|Assignment of 1H-NMR spectra|
On this page we will deal with how to interpret an NMR spectrum. The meaning of assignment in the title is to assign each peak to a proton in the molecule under investigation. The examples here are of 1D proton assignments. For more complex examples, see the 2D assignments of 12,14-ditbutylbenzo[g]chrysene and cholesteryl acetate.
In the example in fig. 1 of isopropyl-β-D-thiogalactopyranoside (shown without the hydrogens for simplicity – each carbon has four bonds, click here to see the molecule with hydrogens), all the hydroxyls have been exchanged with the deuterium oxide solvent to deuteroxyls. Therefore, the hydroxyl signals do not appear in the spectrum and do not couple with the other signals, making the spectrum simpler.
Fig. 1. 1H-NMR spectrum of isopropyl-β-D-thiogalactopyranoside in D2O
From the integrals, we see that there are two multiples of three, one of which has tall sharp signals so very likely corresponds to the two methyl (CH3) signals. The remaining signals are expected to yield integrals of one so the integrals of three and four are overlapping. H6 is expected to yield two separate signals because they are diasteriomeric (if one of them is exchanged with another group, the attached carbon would be optically active. This fact affects their chemical shift and they differ magnetically - If you don't understand this, don't worry, just take it form granted for now).
From the chemical shifts we see that what we suspect are methyls have the appropriate chemical shift and the remaining signals fall in the overlapping CH and CH2 regions as expected. If you are an experienced sugar chemist you will know that the signal with the highest chemical shift is usually the anomeric signal (H1 – the hydrogen connected to the carbon next to the sugar ring-closing oxygen).
The coupling patterns can be used to continue the analysis. You could be forgiven for thinking that the methyl signals display an AXY coupling pattern. However, they only couple with the single iPr proton so should yield an AX pattern. The reason is that the methyls (labeled MeA and MeB) are diasteriomeric so have different chemical shifts (not magnetically identical, just like the H6 protons). The result is two overlapping AX patterns (fig. 2).
Fig. 2. The methyl doublets of isopropyl-β-D-thiogalactopyranoside in D2O
The iPr proton is coupled to six methyl protons yielding a septet (fig. 3).
Fig. 3. The iPr septet of isopropyl-β-D-thiogalactopyranoside in D2O
The anomeric H1 is coupled to H2 yielding an AX doublet (fig. 4).

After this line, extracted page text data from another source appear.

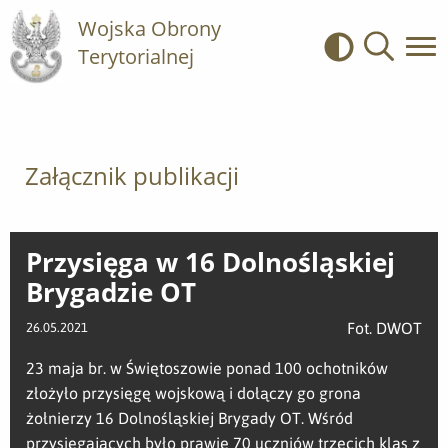
Wojska Obrony
Terytorialnej
Kontrast
Wyszukiwa
Załącznik publikacji
Przysięga w 16 Dolnośląskiej
Brygadzie OT
Fot. DWOT
26.05.2021
23 maja br. w Świętoszowie ponad 100 ochotników
złożyło przysięgę wojskową i dołączy go grona
żołnierzy 16 Dolnośląskiej Brygady OT. Wśród
przysięgających było prawie 70 uczniów trzecich klas z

Fig. 4. The anomeric H1 doublet of isopropyl-β-D-thiogalactopyranoside in D2O
H4 has an unusually small coupling to H5 (this occurs when the two CH bonds are approximately at right-angles to each other), so small that it is not observed in a normal spectrum. So H4 displays an AX pattern instead of the expected AXY pattern although the peaks are slightly broad indicating the missing coupling (fig. 5).
Fig. 5. The H4 multiplet of isopropyl-β-D-thiogalactopyranoside in D2O
H3 couples with both H2 and H4 and yields the expected AXY pattern. While H5, H6A and H6B have very similar chemical shifts and stong coupling that combine to yield very strongly second order coupled ABC pattern that is difficult to analyze (fig. 6).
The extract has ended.